**EXERCISE REQUIREMENTS**. In the records below, find the line that contains "Dil Seçiniz", then transcribe it and every later line exactly, stopping at the final line.

·····

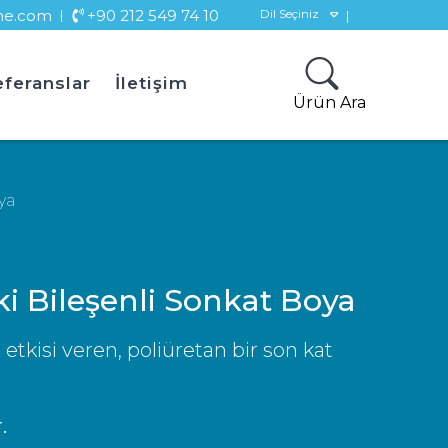
ne.com
+90 212 549 74 10
Dil Seçiniz
feranslar
İletişim
Ürün Ara
ya
İki Bileşenli Sonkat Boya
 etkisi veren, poliüretan bir son kat
.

·····

**TASK RESULT**.
Dil Seçiniz
feranslar
İletişim
Ürün Ara
ya
İki Bileşenli Sonkat Boya
 etkisi veren, poliüretan bir son kat
.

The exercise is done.